HAProxy returns 404 sometimes even though the backend server is running

Help!
1

I am getting infrequent 404 errors even though the backend servers are running. I even tried to set only one backend server, and the result is the same.

backend keycloak_servers
timeout connect 10s
timeout server 120s
mode http
balance roundrobin
#cookie SERVER insert indirect nocache
#http-request set-header X-Forwarded-Proto https if { ssl_fc }
http-request set-header X-Forwarded-Host %[req.hdr(Host)]

http-check expect status 200  
	http-check send meth GET uri /Keycloak
    server micro1 myip1:8443 ssl verify none check inter 5s fall 3 rise 2
    server micro2 myip2:8443 ssl verify none check inter 5s fall 3 rise 2
2

Haproxy never generates 404 errors. Common errors that haproxy emits are in the 5xx range, when backend servers cannot be reached, etc, but not 404 (unless very specific configurations are applied like a specific error files with a 404 header).

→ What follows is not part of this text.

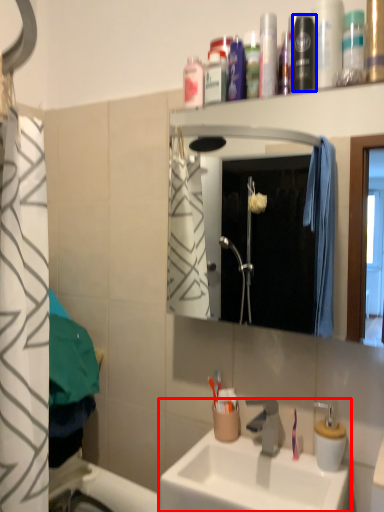 Question: Which object is further to the camera taking this photo, sink (highlighted by a red box) or mouthwash (highlighted by a blue box)?

Choices:
 (A) sink
 (B) mouthwash

Answer: (B) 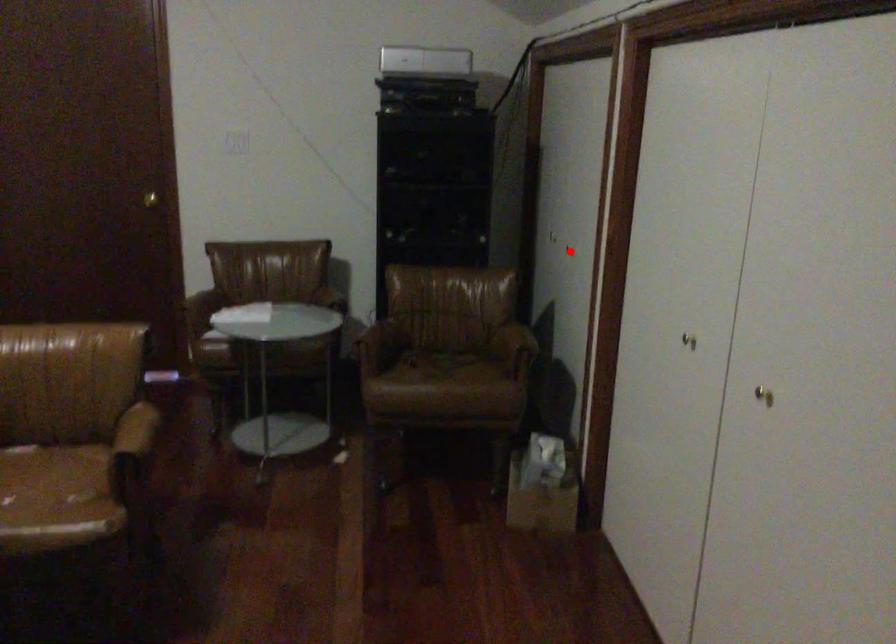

Enable http logging and check what actually happens, so you can confirm whether this 404 comes from micro1 or micro2.

3

Here some log entries, one 404 out of 4 calls. I also tested the Keycloak call from Postman, and some calls were receiving 404 even though the calls should be identical

Call from app
2025-02-22T12:28:00.091358+00:00 myproxyserver haproxy[378612]: myip:39630 [22/Feb/2025:12:28:00.089] cms-main~ appservers/app2 0/0/1/1/2 404 400 - - --NI 2/2/1/1/0 0/0 “POST /realms/Keycloak/protocol/openid-connect/token HTTP/1.1”

Some others
2025-02-21T23:11:07.875811+00:00 myproxyserver haproxy[429750]: ip1:45952 [21/Feb/2025:23:11:07.866] cms-main~ keycloak_servers/micro2 0/0/4/5/9 200 3201 - - ---- 2/2/0/0/0 0/0 “GET /realms/Keycloak/protocol/openid-connect/certs HTTP/1.1”
2025-02-21T23:21:11.800887+00:00 myproxyserver haproxy[434104]: ip2:56934 **1/Feb/2025:23:21:11.778] cms-main~ keycloak_servers/micro2 0/0/5/16/21 404 2307 - - ---- 1/1/0/0/0 0/0 “GET https://myproxyserver.corp.x.com/realms HTTP/2.0”
2025-02-21T23:21:21.929074+00:00 myproxyserver haproxy[434104]: ip2:56934 [21/Feb/2025:23:21:21.910] cms-main~ keycloak_servers/micro2 0/0/0/17/17 200 903 - - ---- 1/1/0/0/0 0/0 “GET https://myproxyserver.corp.x.com/realms/Keycloak HTTP/2.0”
2025-02-21T23:21:42.683563+00:00 myproxyserver haproxy[434104]: ip2:56934 [21/Feb/2025:23:21:42.631] cms-main~ keycloak_servers/micro2 0/0/0/51/51 200 3760 - - ----

4

All of those log lines clearly indicate that it is the backend server that is returning the 404 response.

appservers/app2 as well as keycloak_servers/micro2.